Mais le chauffeur l’avait aperçue. L’auto vint ranger le trottoir et la masquer. Alors, il courut jusqu’à la voiture qu’il avait retenue et qui l’attendait dans la rue voisine. Il bondissait, sans souci des flaques, de la rafale et de la boue. Maintenant qu’il ne voyait plus Lucette, l’émotion, tenue un instant en suspens, rompait ses digues. Elle le bouleversait. Jamais il n’en avait connu d’aussi violente. Il en admirait la franchise et la force. Il n’y avait en lui que son amour.

Transporté d’espoir, de hâte, fou, la tête perdue, il sanglotait par la rue déserte en poursuivant sa course. Et dans son trouble, son attendrissement insensés, il jetait—lui qui avait à peine connu sa mère—ce cri de tous ceux qui ont faim, qui ont mal, qui ont peur, de tous ceux dont la vie est en jeu, ce cri qui monte du berceau et du champ de bataille: «Maman, maman!...»


IX

A l’arrière de la yole, les bras écartés suivant la courbe du dossier, les jambes croisées, la pointe du petit soulier blanc frétillant au bord de la robe de piqué, Lucette était étendue.
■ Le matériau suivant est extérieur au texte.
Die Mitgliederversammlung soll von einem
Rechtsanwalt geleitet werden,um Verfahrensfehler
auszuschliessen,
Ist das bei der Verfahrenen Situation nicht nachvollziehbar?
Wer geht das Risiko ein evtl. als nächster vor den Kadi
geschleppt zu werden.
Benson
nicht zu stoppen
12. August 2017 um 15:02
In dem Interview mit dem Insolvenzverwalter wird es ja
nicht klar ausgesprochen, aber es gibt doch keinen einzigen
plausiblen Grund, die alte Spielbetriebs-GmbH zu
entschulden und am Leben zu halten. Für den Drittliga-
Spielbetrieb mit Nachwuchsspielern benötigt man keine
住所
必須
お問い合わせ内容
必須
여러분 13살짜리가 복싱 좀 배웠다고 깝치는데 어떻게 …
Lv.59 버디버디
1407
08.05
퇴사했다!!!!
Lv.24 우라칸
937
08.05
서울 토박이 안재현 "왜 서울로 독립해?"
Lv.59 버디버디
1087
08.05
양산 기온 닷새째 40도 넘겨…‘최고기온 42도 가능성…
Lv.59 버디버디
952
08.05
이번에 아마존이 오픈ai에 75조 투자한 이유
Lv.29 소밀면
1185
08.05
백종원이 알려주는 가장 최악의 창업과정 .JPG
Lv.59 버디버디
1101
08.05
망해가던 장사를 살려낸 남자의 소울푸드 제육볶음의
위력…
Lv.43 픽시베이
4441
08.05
Paul, assis sur le banc mobile, suivait la rive à coups de rames allongés et lents, dans l’ombre des saules. Ils étaient seuls sur l’Yonne, en vue des Barres, par une de ces matinées de juin où, dans l’air bleu, s’attarde une brume blonde, comme s’il restait au ciel un peu de clair de lune.
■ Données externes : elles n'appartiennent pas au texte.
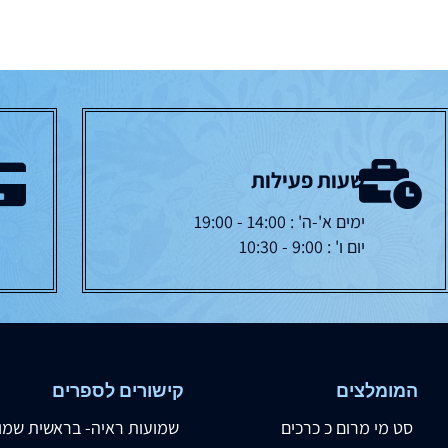
שעות פעילות
ימים א'-ה' : 14:00 - 19:00
יום ו' : 9:00 - 10:30
המומלצים
קישורים לספרים
סט מי מרום כ כרכים
שמועות ראיה- בראשית שמו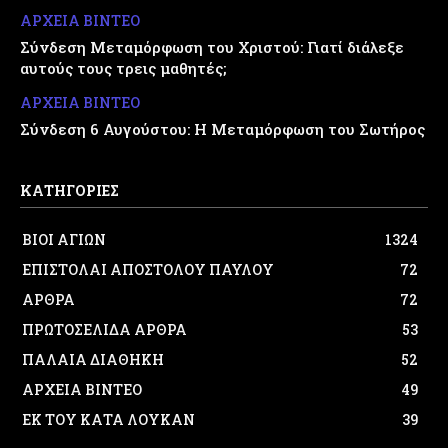
ΑΡΧΕΙΑ ΒΙΝΤΕΟ
Σύνδεση Μεταμόρφωση του Χριστού: Γιατί διάλεξε
αυτούς τους τρεις μαθητές;
ΑΡΧΕΙΑ ΒΙΝΤΕΟ
Σύνδεση 6 Αυγούστου: Η Μεταμόρφωση του Σωτήρος
ΚΑΤΗΓΟΡΙΕΣ
ΒΙΟΙ ΑΓΙΩΝ
1324
ΕΠΙΣΤΟΛΑΙ ΑΠΟΣΤΟΛΟΥ ΠΑΥΛΟΥ
72
ΑΡΘΡΑ
72
ΠΡΩΤΟΣΕΛΙΔΑ ΑΡΘΡΑ
53
ΠΑΛΑΙΑ ΔΙΑΘΗΚΗ
52
ΑΡΧΕΙΑ ΒΙΝΤΕΟ
49
ΕΚ ΤΟΥ ΚΑΤΑ ΛΟΥΚΑΝ
39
Lucette caressait du regard les mouvements coulés du rameur, le jeu souple des muscles nerveux, le cou plein et rond de l’homme dans sa force, que dégageait la chemise molle, nouée d’une simple cordelière.

Elle le contemplait, dans la pleine lumière, accrue du reflet de l’eau. Ses yeux s’attardaient à des coins aimés de son visage. Un petit espace de peau toute blanche où la barbe ne pousse pas, à la commissure des lèvres, sous la moustache. Un autre à l’angle des paupières, si doux, si pur, si tendre, que les premières rides s’y exercent à tracer leurs sillons. Mais, Dieu merci, elles n’apparaissaient pas encore.